Suivant de près leurs voisins de l’escadrille 1T, l’escadrille 3T est transformée (mai/juin 1947) sur Latécoère Laté 299-7, douze appareils remplaçant les neufs Latécoère Laté 298 (les trois appareils manquants ont été reformés pour usure prématurée. Ironie de l’histoire, il s’agissait d’appareils de remplacement) pour toujours les mêmes missions.

-L’Escadrille T1 est basée sur l’Etang de Berre avec dix Laté 298 puis douze et enfin seize appareils durant la guerre de Pologne.

Le 15 septembre 1940, l’escadrille T1 intègre la 2ème flottille d’hydravions avec toujours seize appareils en ligne, devenant en octobre 1940, l’escadrille 4T.

Ces appareils utilisés pour le torpillage, la surveillance et la lutte anti-sous-marine pour protéger notamment les approches des ports de Marseille et de Toulon sont utilisés jusqu’à l’automne 1947 quand les douze appareils survivants (quatre appareils réformés pour usure, sur les seize appareils disponibles en septembre 1940, trois appareils avaient été perdus à l’entrainement mais promptement remplacés) sont remplacés par douze Latécoère Laté 299-7

-L’escadrille 3S6 est une unité de mobilisation créée le 30 août 1939 sur la nouvelle base aéronavale d’Aspretto avec neuf Levasseur PL.15, deux GL.812 et un Loire 130.

Cette situation est heureusement provisoire puisqu’elle reçoit en décembre 1939 douze hydravions torpilleurs Latécoère Laté 298. Le 15 septembre 1940, elle intègre la 2ème flottille d’hydravions et quelques semaines plus tard, en octobre 1940, elle devient l’escadrille 6T.

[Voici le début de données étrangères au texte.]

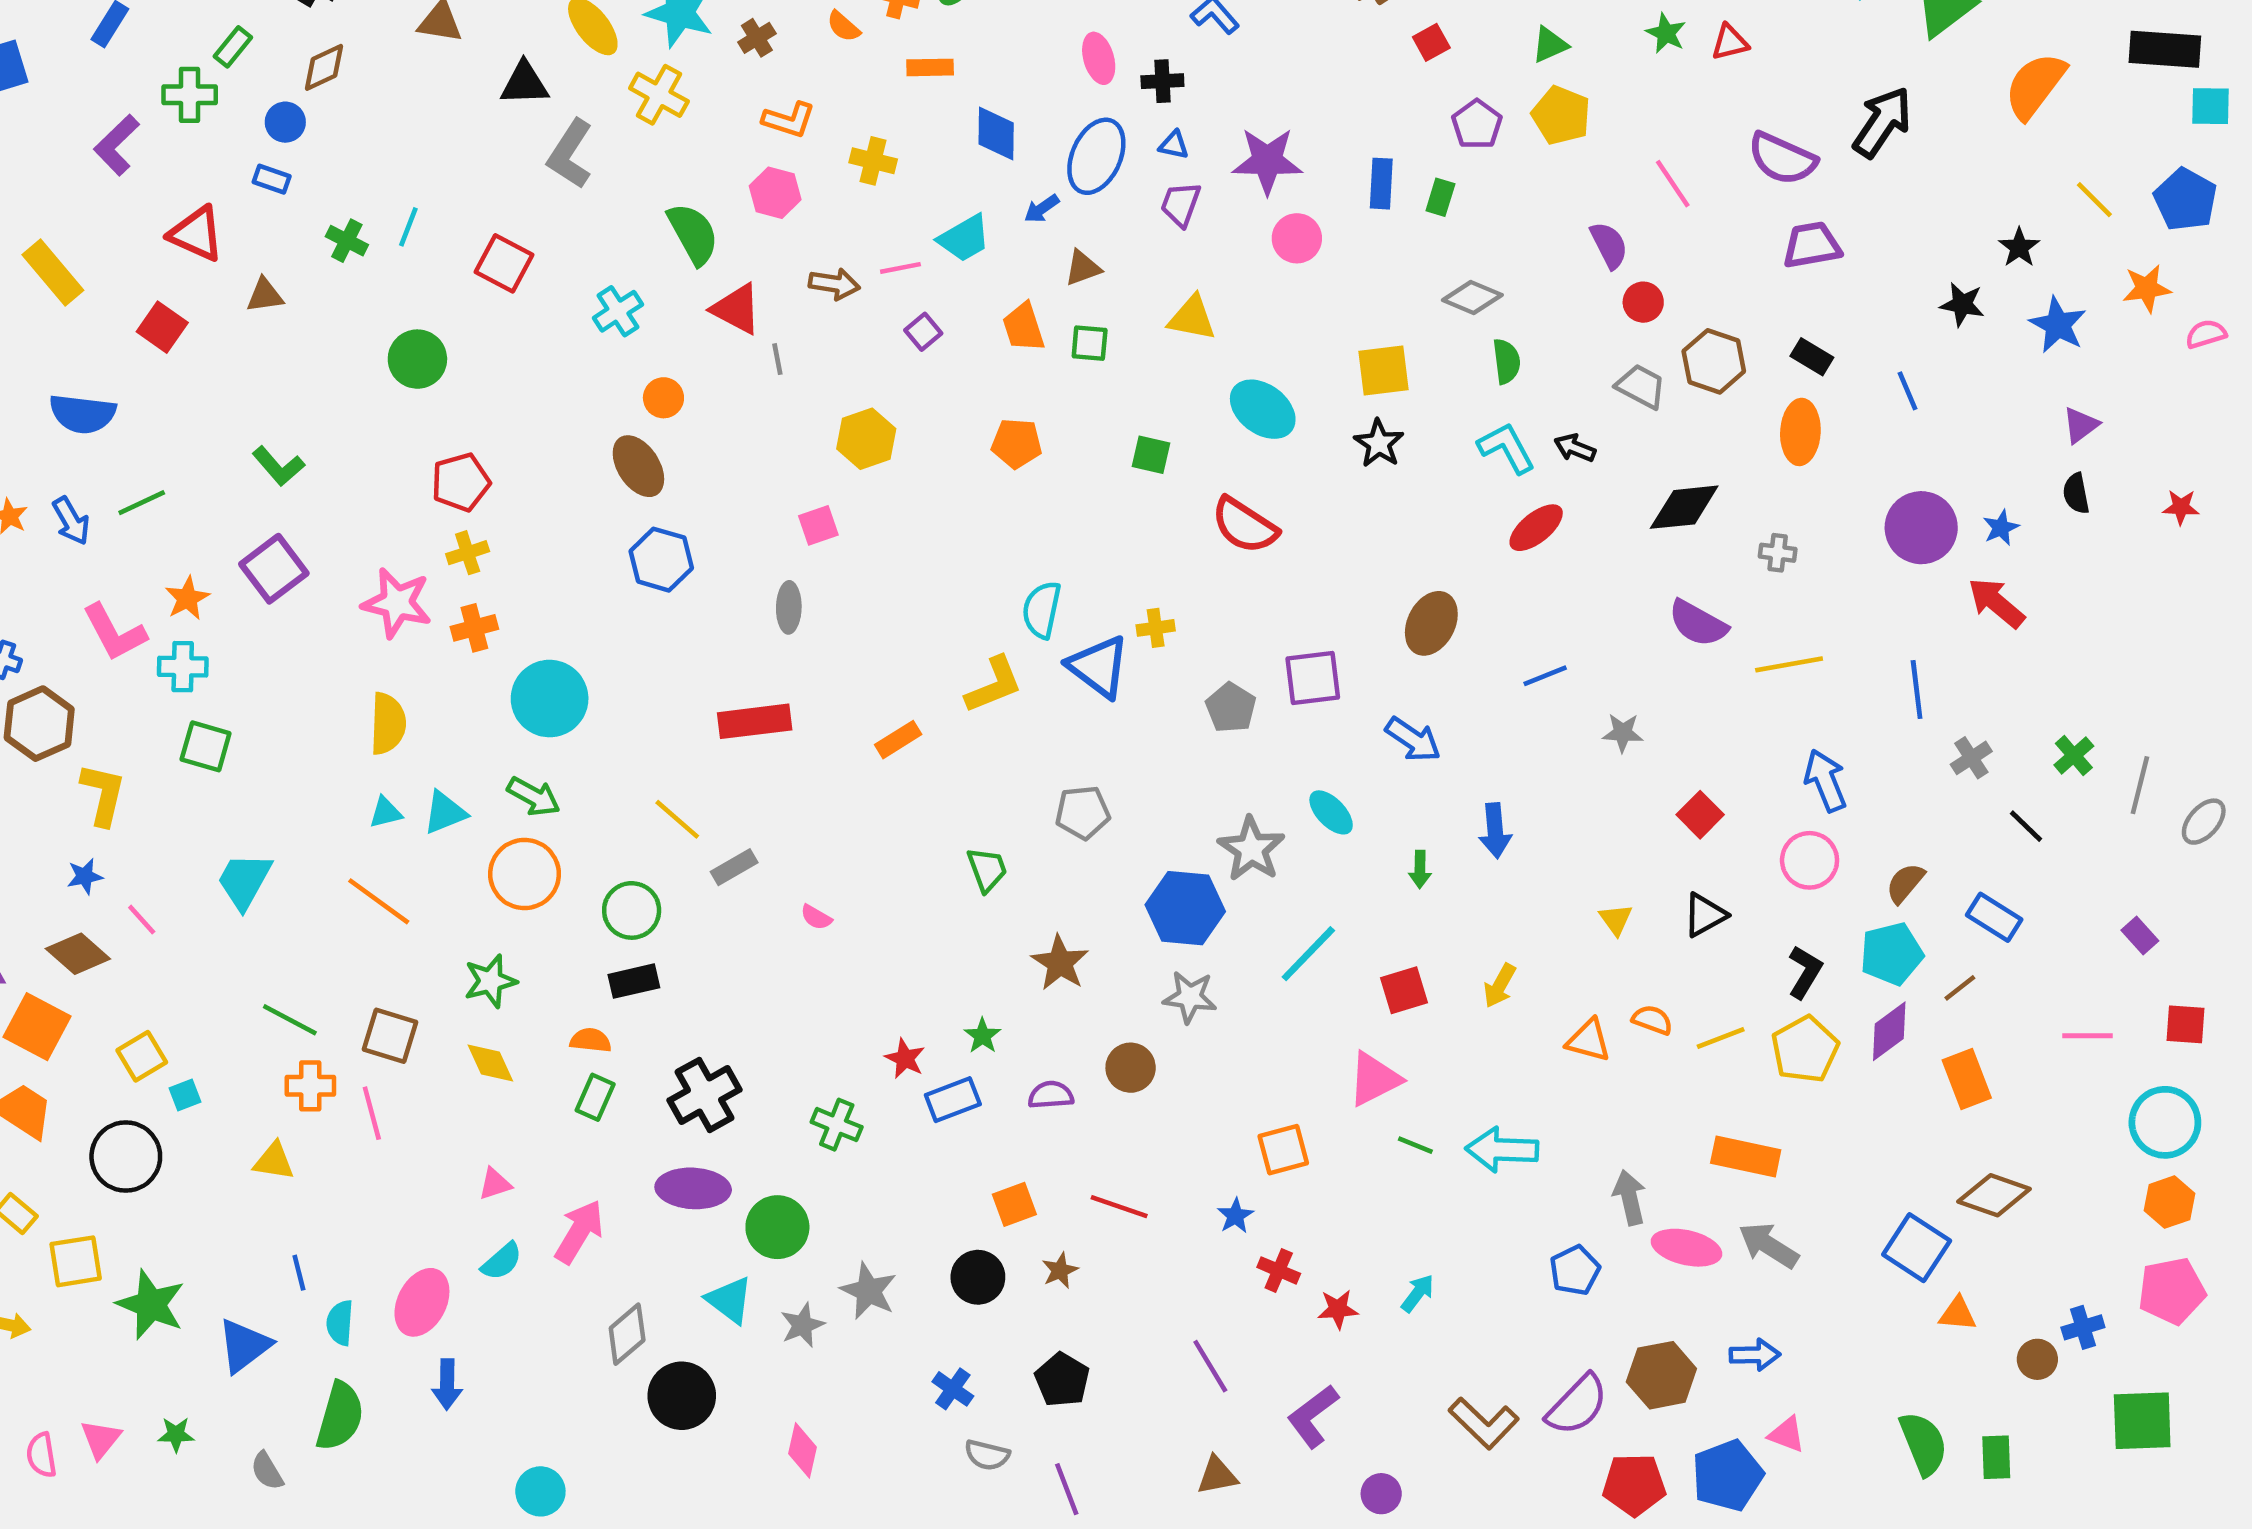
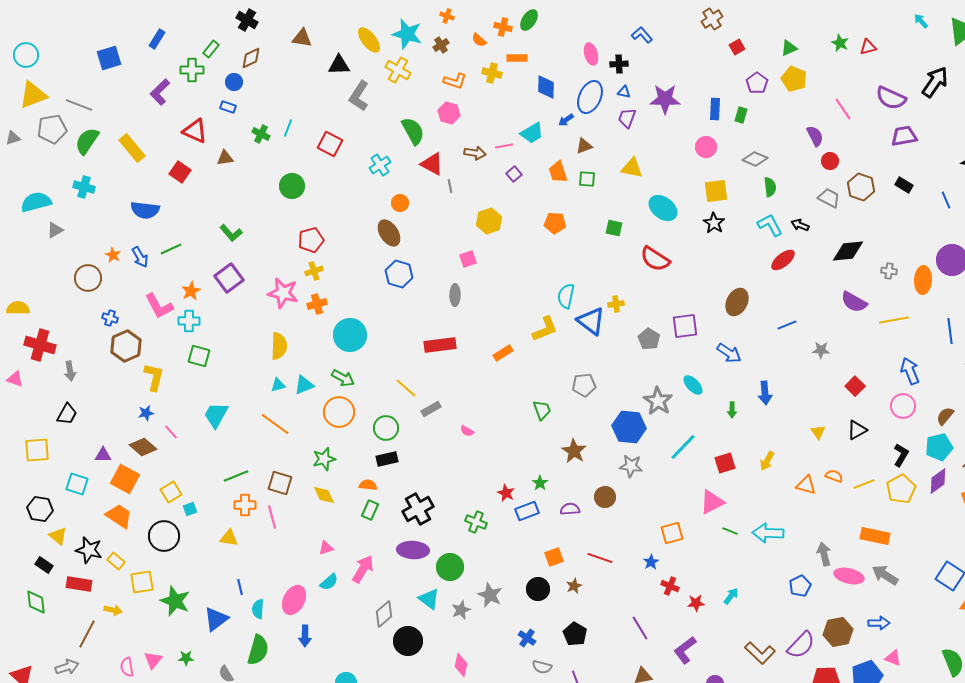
yellow cross: (873, 161) -> (492, 73), moved
pink circle: (1297, 238) -> (706, 147), moved
orange ellipse: (1800, 432) -> (923, 280), moved
green line: (290, 1020) -> (236, 476), turned -50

En septembre 1947, pour faciliter et rationaliser commandement et soutien logistique est créée la 12ème flottille d’hydravions qui regroupe toutes les unités d’hydravions basées à Aspretto.

Parallèlement à cette réorganisation, l’escadrille 6T remplace ses Latécoère Laté 298 (neuf appareils encore opérationnels, trois appareils ayant perdus en l’espace de dix-huit mois suite à des accidents aux causes diverses) par douze Latécoère Laté 299-7.

-L’escadrille T3 créée à Balaruc sur l’Etang de Thau en septembre 1939 rejoint rapidement Cherbourg-Chantereyne avec ses dix-huit hydravions de torpillage et de lutte anti-sous-marine.

En février 1940, cette unité décidément nomade est transférée à la 2ème région maritime avec Lorient-Lann Bihoué comme nouvelle base. Le 15 septembre 1940, elle intègre la 5ème flottille d’aviation navale, étant la seule unité de la 5ème FAN, la B5 étant en sommeil, faute d’appareils disponibles. Le 1er octobre 1940, l’escadrille T3 devient l’escadrille 7T.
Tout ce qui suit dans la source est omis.